Specimen processing:
The specimen is divided into two parts, one for microscopy and other for culture. Yeasts are handled in the same way as bacteria. Moulds, however, require some special procedures.
II. Examination:
Microscopy:
1. Potassium hydroxide (KOH) mount:
KOH dissolves keratin and cellular material but does not affect fungi. Specimens are placed on a slide to which a drop of 10-20% potassium hydroxide is added and then covered by a cover slip and left for 20 minutes in incubator at 37°C to digest keratin. Microscopical examination shows fungal structure.
2. Staining technique:
Gram stain, Papanicolaou (usually performed in cytopathology laboratory), Periodic acid-Schiff (PAS) staining and methenamine silver staining stain most fungi well. Giemsa staining is useful for yeasts and cells of Histoplasma capsulatum because of their small size. All fungi are gram-positive though of little value.
3. Direct immunofluorescence:
DFAT is useful to identify fungi in tissues and smears.
4. Histology:
Examination of biopsy specimens of tissue provide firm evidence of invasive disease. Tissue sections prepared from paraffin block are stained by Gomori methenamine silver and periodic acid-Schiff stain. Such staining indicates only the presence of fungi in tissues and not the species.
Antigen detection:
Detection of cryptococcal polysaccharide antigen in CSF and serum by latex agglutination test is routinely done. The test is sensitive, specific and simple to perform. Methods for detection of Candida and Histoplasma antigens have also been described.
Culture and isolation:
1. Culture media:
Pathogenic fungi grow on Sabouraud dextrose agar (pH 5.6, slight acidic pH which does not allow bacterial growth) contains 4% dextrose, 1% peptone, and 2% agar. Chloramphenicol (50 mg/L), cycloheximide (500 mg/L), or other antibiotic is often added to the medium to further prevent bacterial or saprophytic fungal contamination.
2. Technique:
Two cultures with the specimens are done and incubated at room temperature (25°C) and at body temperature (37°C) to reveal dimorphism. Tube, Petri dish and slide are used for culture. Slide culture is useful for studying morphology of fungus. Cultures are incubated for at least 2 to 3 weeks and in some cases up to 6 weeks.
3. Identification:
Culture provides an unequivocal evidence of fungal infection.
(a) Macroscopic appearance (colony character) (Fig. 14.1):
(i) Dimorphic fungi produce colonies of 1-2 mm diam, delicate hyphae which give the mould form of the colonies a cobweb or hair-like appearance (Fig. 14.1A).
(ii) Trichophyton rubrum produces wine-red diffusible pigment.
(b) Microscopic morphology (Tease mount):
A small portion of the colony including some of the surface agar is dug out with a pair of dissecting needles or pointed applicator sticks. The colony fragment is placed on a microscope slide in a drop of lacto-phenol aniline blue.
The colony is teased apart using dissecting needles, and then a cover slip is positioned over the drop and gently pressed on the surface with the eraser end of a pencil to facilitate microscopic examination.
Findings:
Yeasts are unicellular.

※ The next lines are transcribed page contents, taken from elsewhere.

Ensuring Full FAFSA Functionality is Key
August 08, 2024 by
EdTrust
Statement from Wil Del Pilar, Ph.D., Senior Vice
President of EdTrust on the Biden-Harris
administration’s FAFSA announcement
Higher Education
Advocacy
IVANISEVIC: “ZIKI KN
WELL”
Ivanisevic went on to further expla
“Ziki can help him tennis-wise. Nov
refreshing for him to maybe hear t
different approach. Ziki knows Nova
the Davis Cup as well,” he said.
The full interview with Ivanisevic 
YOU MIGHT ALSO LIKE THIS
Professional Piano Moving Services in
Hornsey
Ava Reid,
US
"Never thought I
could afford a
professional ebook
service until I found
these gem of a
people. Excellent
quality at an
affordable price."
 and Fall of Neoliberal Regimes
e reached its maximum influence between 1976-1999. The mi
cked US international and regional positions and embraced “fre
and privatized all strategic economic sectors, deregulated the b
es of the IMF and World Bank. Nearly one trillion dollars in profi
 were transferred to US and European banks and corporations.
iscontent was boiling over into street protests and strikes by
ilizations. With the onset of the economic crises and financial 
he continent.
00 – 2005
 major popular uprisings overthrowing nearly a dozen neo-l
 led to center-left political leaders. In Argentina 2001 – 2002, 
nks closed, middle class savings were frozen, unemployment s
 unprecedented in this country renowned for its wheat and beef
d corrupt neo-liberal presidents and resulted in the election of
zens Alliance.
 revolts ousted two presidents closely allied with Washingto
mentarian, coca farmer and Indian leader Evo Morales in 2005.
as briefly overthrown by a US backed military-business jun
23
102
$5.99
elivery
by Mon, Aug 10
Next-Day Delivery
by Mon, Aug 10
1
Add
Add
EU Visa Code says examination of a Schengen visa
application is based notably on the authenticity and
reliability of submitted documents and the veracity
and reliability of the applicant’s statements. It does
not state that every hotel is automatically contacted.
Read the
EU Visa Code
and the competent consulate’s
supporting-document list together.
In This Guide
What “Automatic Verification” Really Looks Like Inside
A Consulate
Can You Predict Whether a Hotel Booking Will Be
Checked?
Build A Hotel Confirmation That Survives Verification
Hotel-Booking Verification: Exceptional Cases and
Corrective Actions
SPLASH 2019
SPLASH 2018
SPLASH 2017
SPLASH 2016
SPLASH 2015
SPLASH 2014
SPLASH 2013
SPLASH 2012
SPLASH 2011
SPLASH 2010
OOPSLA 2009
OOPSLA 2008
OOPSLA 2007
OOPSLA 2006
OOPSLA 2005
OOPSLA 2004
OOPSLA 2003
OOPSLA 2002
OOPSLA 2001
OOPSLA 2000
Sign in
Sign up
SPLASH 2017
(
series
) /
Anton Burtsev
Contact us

On the other hand, moulds are filamentous (hyphae), produce specialised conidia, and grow slowly.
The following fungal structures may be seen:
(i) Mycelium: Presence of septate or aseptate hyphae (Fig. 14.2), or pseudo hyphae.

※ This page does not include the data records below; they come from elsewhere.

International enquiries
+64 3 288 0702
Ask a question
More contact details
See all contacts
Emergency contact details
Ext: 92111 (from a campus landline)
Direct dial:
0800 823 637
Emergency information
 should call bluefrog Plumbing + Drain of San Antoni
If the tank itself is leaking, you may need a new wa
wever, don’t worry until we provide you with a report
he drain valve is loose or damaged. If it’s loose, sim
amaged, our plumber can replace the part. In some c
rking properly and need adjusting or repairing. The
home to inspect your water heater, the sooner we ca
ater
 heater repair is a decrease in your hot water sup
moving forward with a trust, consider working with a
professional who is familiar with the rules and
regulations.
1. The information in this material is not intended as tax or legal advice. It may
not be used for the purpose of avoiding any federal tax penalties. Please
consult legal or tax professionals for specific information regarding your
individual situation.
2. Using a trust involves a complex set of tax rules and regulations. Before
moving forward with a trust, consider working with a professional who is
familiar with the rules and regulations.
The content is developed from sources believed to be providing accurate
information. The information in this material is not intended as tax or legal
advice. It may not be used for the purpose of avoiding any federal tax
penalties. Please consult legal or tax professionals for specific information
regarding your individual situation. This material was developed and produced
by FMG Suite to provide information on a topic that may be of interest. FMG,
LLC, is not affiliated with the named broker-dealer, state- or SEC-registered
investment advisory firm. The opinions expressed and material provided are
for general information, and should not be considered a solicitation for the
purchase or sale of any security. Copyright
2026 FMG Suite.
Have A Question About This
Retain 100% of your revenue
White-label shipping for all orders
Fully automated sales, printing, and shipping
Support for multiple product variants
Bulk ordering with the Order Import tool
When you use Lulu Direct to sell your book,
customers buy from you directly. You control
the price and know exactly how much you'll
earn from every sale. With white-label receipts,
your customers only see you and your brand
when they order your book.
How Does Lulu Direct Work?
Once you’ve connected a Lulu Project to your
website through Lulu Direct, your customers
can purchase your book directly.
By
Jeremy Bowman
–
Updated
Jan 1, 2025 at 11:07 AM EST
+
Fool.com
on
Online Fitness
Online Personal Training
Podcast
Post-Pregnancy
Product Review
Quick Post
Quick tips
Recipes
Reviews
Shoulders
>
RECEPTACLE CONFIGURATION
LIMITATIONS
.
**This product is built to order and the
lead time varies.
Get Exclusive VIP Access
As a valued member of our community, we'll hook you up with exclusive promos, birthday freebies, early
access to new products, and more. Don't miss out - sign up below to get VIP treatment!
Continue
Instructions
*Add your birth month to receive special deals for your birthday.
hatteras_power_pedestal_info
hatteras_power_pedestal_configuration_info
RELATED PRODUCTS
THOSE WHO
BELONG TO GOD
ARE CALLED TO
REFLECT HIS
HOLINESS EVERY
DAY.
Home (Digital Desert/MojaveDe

(ii) Mycelium may be vegetative (portion extending into culture medium) or aerial (portion above the medium/substrate).
(iii) Presence of specialised structures, e.g. chlamydospores, or yeasts, etc. may be present.
(c) Nucleic probes:
Genetic probes are available for detection of Blastomyces dermatitidis, Coccidioides immitis, Cryptococcus neoformans, and Histoplasma capsulatum.

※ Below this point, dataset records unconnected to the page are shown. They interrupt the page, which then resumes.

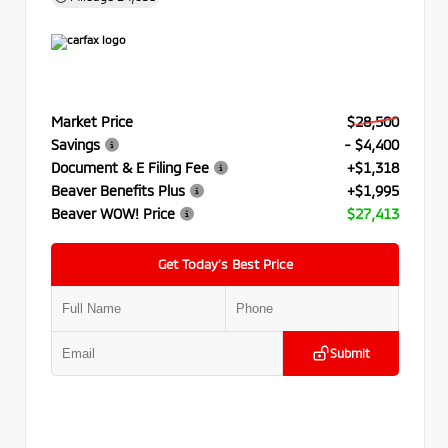
Market Price
$28,500
Savings
- $4,400
Document & E Filing Fee
+$1,318
Beaver Benefits Plus
+$1,995
Beaver WOW! Price
$27,413
Get Today’s Best Price
Submit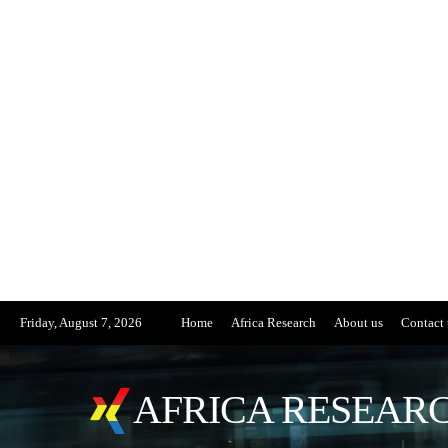
Friday, August 7, 2026
Home
Africa Research
About us
Contact 
AFRICA RESEARC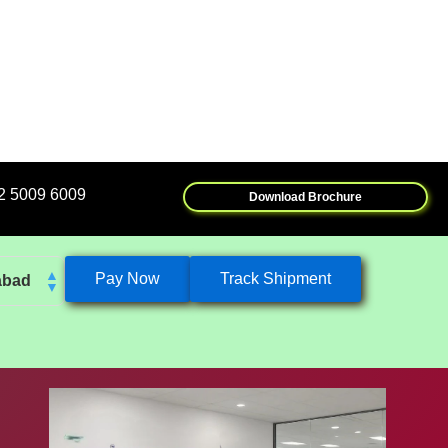
Download Brochure
Pay Now
Track Shipment
abad
k
eshwar
tore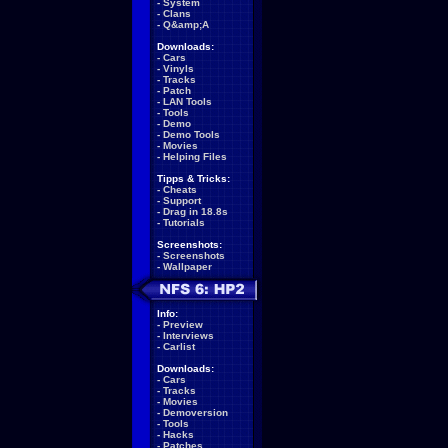
-
System
-
Clans
-
Q&amp;A
Downloads:
-
Cars
-
Vinyls
-
Tracks
-
Patch
-
LAN Tools
-
Tools
-
Demo
-
Demo Tools
-
Movies
-
Helping Files
Tipps & Tricks:
-
Cheats
-
Support
-
Drag in 18.8s
-
Tutorials
Screenshots:
-
Screenshots
-
Wallpaper
Info:
-
Preview
-
Interviews
-
Carlist
Downloads:
-
Cars
-
Tracks
-
Movies
-
Demoversion
-
Tools
-
Hacks
-
Patches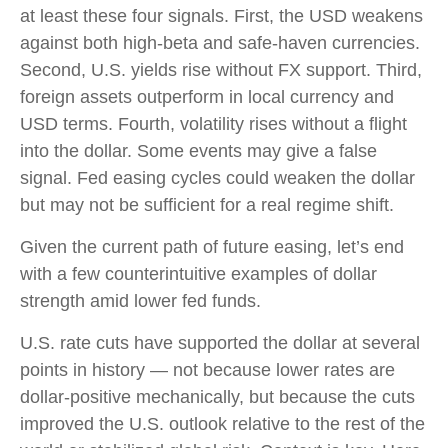
at least these four signals. First, the USD weakens
against both high-beta and safe-haven currencies.
Second, U.S. yields rise without FX support. Third,
foreign assets outperform in local currency and
USD terms. Fourth, volatility rises without a flight
into the dollar. Some events may give a false
signal. Fed easing cycles could weaken the dollar
but may not be sufficient for a real regime shift.
Given the current path of future easing, let’s end
with a few counterintuitive examples of dollar
strength amid lower fed funds.
U.S. rate cuts have supported the dollar at several
points in history — not because lower rates are
dollar-positive mechanically, but because the cuts
improved the U.S. outlook relative to the rest of the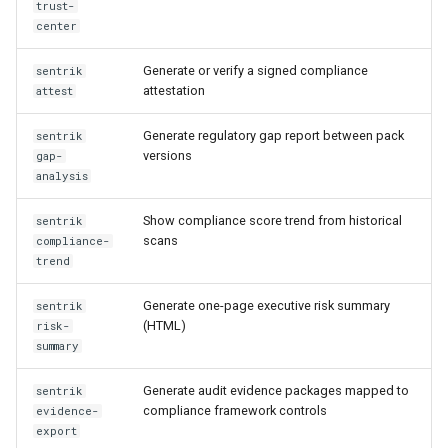
trust-
center
Generate or verify a signed compliance
sentrik
attestation
attest
Generate regulatory gap report between pack
sentrik
versions
gap-
analysis
Show compliance score trend from historical
sentrik
scans
compliance-
trend
Generate one-page executive risk summary
sentrik
(HTML)
risk-
summary
Generate audit evidence packages mapped to
sentrik
compliance framework controls
evidence-
export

Indirect methods based on host immune response:
(a) Skin testing:
Skin test once a popular diagnostic test is now almost abandoned because of false-positive results. However, those tests are useful to study patient’s immune status.
(b) Serologic tests:
Serologic tests like ELISA for histoplasmosis, latex agglutination test and CFT have been devised.